By V. Kostoulas
European Commissioner Pierre Moscovici concluded numerous meetings and appearances in Athens this week by emphasizing that Greece is a sovereign state that imposes the taxes it wants, when asked by "N" over the harsh fiscal policy followed by the Tsipras government in order to meet memorandum-mandated targets.
In an interview with "N" at the end of his two-day visit to the Greek capital on Tuesday and following high-level contacts with the country's leadership, he also recognized that much more needs to be done in terms of boosting entrepreneurship and attracting investments.
"...the second review is ongoing, good progress was made, there are still some adjustments that need to be made in order to reach a staff-level agreement between all the institutions... it is perfectly feasible (to conclude the review by Dec. 5) and that's the message I carried here (Athens)," he said, while declining to comment on what reforms remain pending.
Asked if the current Greek government has "taken possession of the program", an oft-repeated catchphrase question over the years to gauge whether successive Greek governments are seriously implementing structural reforms and meeting targets, he responded: "Yes, undoubtedly, things have changed dramatically since July 2015".
Moreover, in a biting remark aimed at the controversial former Greek finance minister, he said that "under the ministry of Mr. (Yanis) Varoufakis we could never negotiate".
"This government really delivers..." he immediately added.
Moscovici said there is "no alternative" to the IMF's participation in the Greek program, saying the Fund is a guarantee for both Greece and its creditors.
Moreover, Moscovici was asked exactly where he bases his optimism over the med-term outlook for Greek economy, given skyrocketing arrears by the private sector to the state (above 92 billion euros), NPLs worth more than 50 percent of GDP, a paltry return of deposits to Greek banks and growing unemployment, with a 15-year record of 83,000 jobless added to official rolls in October 2016.
"My optimism is not the optimism of fantasy, our forecast, as with other institutions, show that there should be growth of something like 2.7 percent in Greece in 2017, or a bit more in 2018.... After all these efforts, they start to bear fruit; confidence is coming back and the structures are sounder," he said, noting that he broached the issue of NPLs with both the government and Greek bank leaderships.
Queried over the "policy mix" followed by the Athens, especially the trend to impose ever higher direct and indirect taxes in order to meet fiscal adjustment, the influential economic and financial affairs Commissioner said the issue of tax rates fell in the domain of national sovereignty. Nevertheless, he admitted business leaders he met expressed concern over the situation.
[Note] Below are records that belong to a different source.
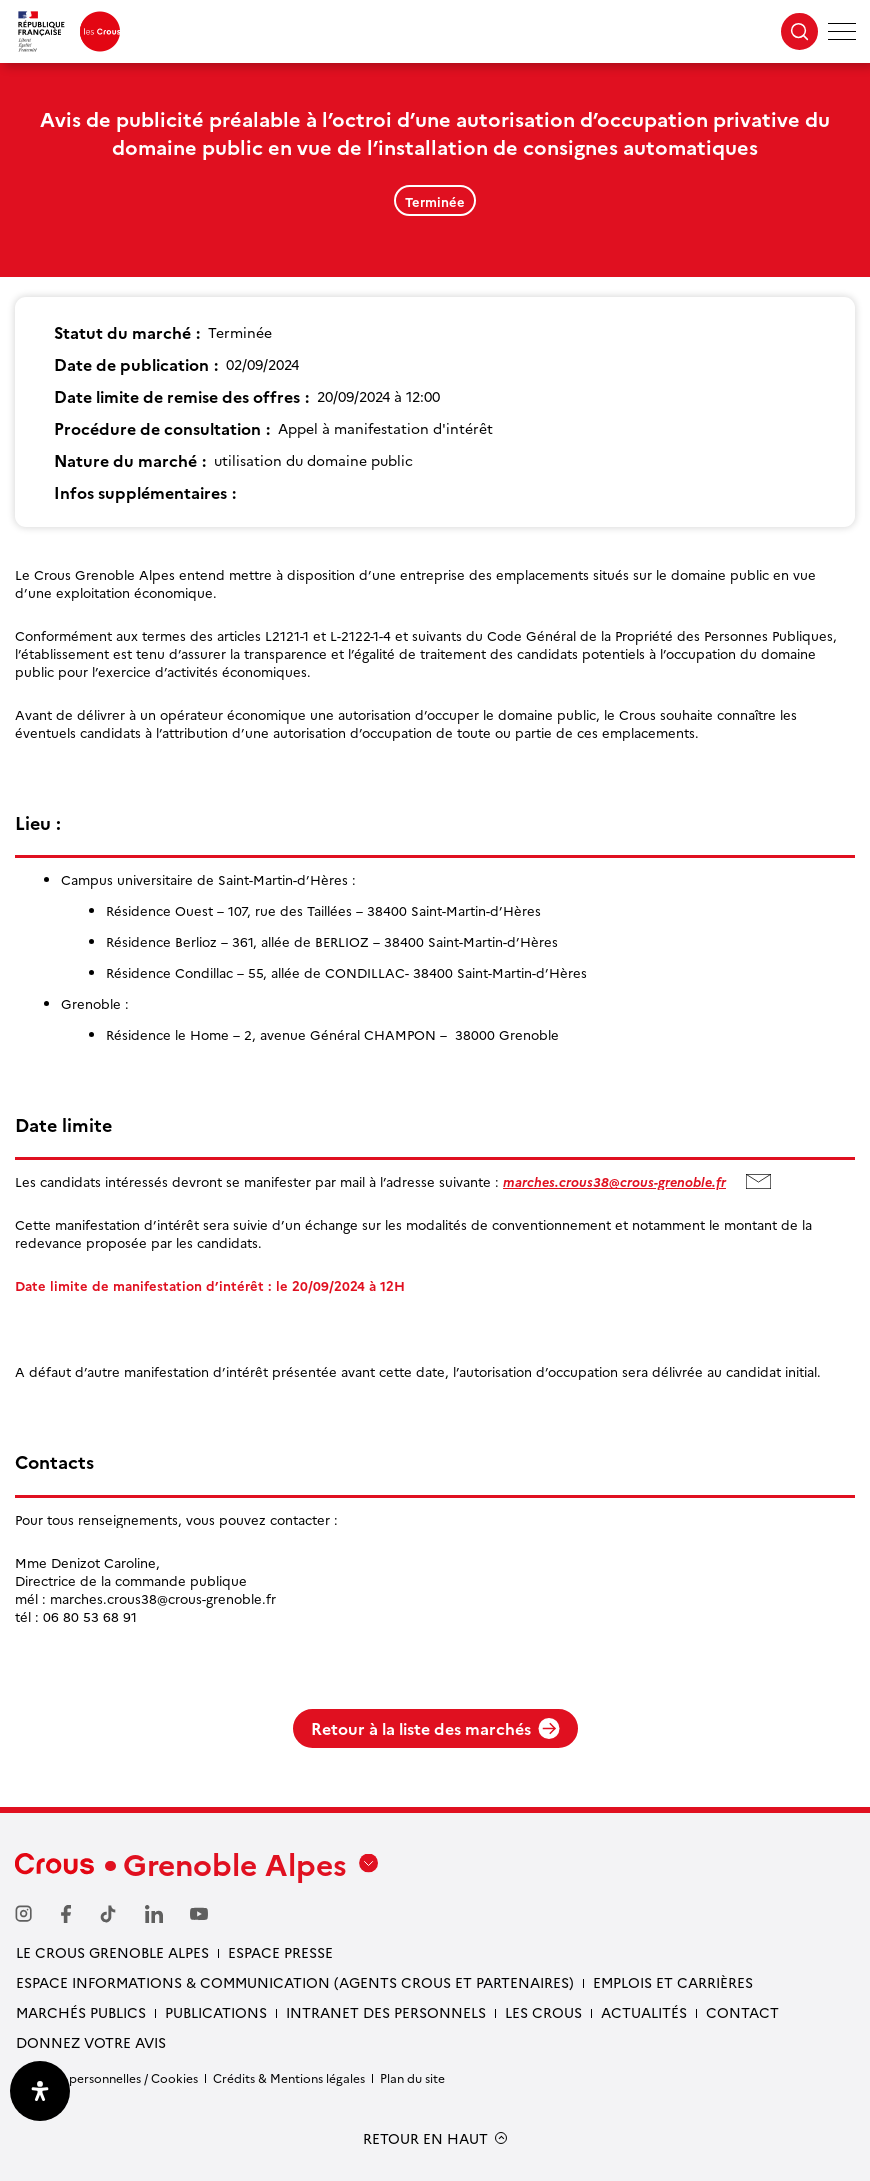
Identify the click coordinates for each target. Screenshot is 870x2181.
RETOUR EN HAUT (425, 2138)
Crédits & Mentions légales (289, 2077)
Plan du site (412, 2077)
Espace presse (280, 1952)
"The adjustment had to be serious because we did not invent the crisis, we did not create the crisis, the crisis is not imposed by authority... efforts needed to be made before, because the crisis was pre existing," he stressed.
In terms of Germany's standing and very prominent opposition to any medium-debt relief for Greece prior to a successful conclusion of the third bailout in mid 2018, the French Commissioner said it's possible that the "design of medium-term measures that have to be implemented after (2018), so there could be a compromise there". He said he "hopes" this prospect materializes.
"...I think we just need to do what is fair, and if the problem exists (debt load), we've got to address it; and obviously the problem exists".